By Wendy Sarubbi | October 28, 2011 2:59 pm

The challenge is clear to Dr. Monica Hayes: The cultural landscape of the United States is changing, and medical professionals must understand this to close the health-care disparities gap for patients.

Dr. Hayes, assistant director of minority health for the Florida Department of Health, made her comments recently at the College of Medicine as part of UCF’s Cultural Diversity Week, which celebrated “Cultivating Diversity Through Cultural Competency.” She spoke to COM faculty and staff members, medical students and 16 students from the Jones High School Health Leaders program, a partnership between the college and Orlando’s Jones High School Medical Arts magnet program.

The event was organized by Dr. Lisa Barkley, assistant dean for diversity and inclusion. Dr. Hayes also met with faculty members to discuss cultural competency in the curriculum and various groups from UCF to discuss collaborative efforts in promoting cultural competency.

“We need to push to understand what we are doing,” said Dr. Hayes, who defined cultural competency as the ability to value differences and work across cultures.

Dr. Hayes pointed out that in 1999, the U.S. population was 71.9% white, 11.4 % Hispanic,

4.5 % Asian/other and 12.1% black. By 2025, she said, the breakdown is expected transform: 62% white, 18.2 % Hispanic, 7.0% Asian/other and 12.9% black.

Medical professionals must understand these changes in order to improve health care for everyone – not just minorities, Dr. Hayes said.

“How you think and feel about people impacts how we deal with them,” she said.

Comparing the factors that shape culture to an iceberg, Dr. Hayes said medical professionals might only see the “tip” of a patient, but they must look below the surface to see the whole picture. Important cultural factors include music, art, language, education and values. For example, Dr. Hayes urged doctors to know what the reading level is in their communities. “It doesn’t do any good to hand out brochures if patients can’t understand the material,” she said.

Before the speech, Dr. Hayes held an impromptu forum with four medical students – Sharise Richardson, Avi Bunnell, Kelly Johnson and Mertelaine Mulatre. The students said they want to learn more about how they can change health-care disparities when they go into practice. They pointed out that topics such as diet, HIV/AIDS and sex can be shaped by a patient’s religion, belief systems and social habits.

“Culture affects thinking and how you approach disease,” Richardson said.
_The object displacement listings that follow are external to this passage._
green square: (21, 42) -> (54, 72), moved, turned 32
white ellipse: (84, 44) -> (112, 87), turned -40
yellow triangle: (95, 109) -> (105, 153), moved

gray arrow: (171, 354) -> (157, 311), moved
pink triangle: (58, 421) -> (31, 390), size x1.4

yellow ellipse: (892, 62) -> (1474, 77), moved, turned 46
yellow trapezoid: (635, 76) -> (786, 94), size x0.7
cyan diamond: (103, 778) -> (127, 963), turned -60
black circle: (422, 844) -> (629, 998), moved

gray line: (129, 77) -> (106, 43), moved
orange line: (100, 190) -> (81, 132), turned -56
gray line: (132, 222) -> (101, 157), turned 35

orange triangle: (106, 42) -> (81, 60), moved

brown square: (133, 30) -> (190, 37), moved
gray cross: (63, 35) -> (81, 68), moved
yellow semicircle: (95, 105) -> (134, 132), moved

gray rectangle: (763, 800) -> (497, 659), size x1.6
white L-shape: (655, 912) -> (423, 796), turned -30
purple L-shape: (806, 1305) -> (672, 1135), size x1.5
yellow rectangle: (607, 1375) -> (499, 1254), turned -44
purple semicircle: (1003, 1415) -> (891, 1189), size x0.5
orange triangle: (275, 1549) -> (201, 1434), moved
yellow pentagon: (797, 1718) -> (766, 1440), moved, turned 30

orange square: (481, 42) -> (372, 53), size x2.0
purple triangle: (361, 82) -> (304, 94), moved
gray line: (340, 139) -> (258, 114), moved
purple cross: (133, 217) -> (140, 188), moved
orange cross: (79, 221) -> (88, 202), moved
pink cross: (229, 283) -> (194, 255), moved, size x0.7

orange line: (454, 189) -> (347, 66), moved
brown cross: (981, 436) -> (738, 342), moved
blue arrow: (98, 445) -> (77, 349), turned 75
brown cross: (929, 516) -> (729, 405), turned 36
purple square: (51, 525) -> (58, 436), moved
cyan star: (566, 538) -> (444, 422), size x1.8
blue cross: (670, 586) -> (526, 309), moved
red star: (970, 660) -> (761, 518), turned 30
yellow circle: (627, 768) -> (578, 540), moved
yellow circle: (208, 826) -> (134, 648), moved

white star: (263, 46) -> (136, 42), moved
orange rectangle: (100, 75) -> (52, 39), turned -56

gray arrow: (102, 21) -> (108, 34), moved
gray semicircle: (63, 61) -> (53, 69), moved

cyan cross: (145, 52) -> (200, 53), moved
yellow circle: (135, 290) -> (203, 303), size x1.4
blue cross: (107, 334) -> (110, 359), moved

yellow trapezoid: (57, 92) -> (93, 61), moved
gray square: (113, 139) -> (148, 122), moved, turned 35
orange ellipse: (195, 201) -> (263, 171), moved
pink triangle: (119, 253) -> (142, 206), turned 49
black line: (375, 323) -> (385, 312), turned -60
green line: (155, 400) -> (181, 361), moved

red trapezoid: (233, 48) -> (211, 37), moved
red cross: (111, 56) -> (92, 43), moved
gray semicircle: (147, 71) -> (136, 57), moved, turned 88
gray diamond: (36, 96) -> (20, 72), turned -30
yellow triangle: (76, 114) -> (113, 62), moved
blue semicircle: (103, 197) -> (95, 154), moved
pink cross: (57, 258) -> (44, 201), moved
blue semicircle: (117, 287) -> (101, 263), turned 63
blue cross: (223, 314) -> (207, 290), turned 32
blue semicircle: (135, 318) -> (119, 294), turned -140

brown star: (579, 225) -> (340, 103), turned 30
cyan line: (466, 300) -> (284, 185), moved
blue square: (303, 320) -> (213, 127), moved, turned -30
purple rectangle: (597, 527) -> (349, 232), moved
Statistics from the Central Partnership on Health Disparities shows the role culture and race plays on disease:

  • African Americans have 2.4 times the infant mortality rate of whites.
  • Mexican American adults are twice as likely as non-Hispanic white adults to have been diagnosed with diabetes. Hispanics are 1.5 times as likely as non-Hispanic whites to die from the disease.
  • Blacks have the highest cancer death rates for all cancers but suffer particularly high rates of lung, colon and prostate cancers.

Hispanic women are 2.2 times as likely as non-Hispanic white women to be diagnosed with cervical cancer.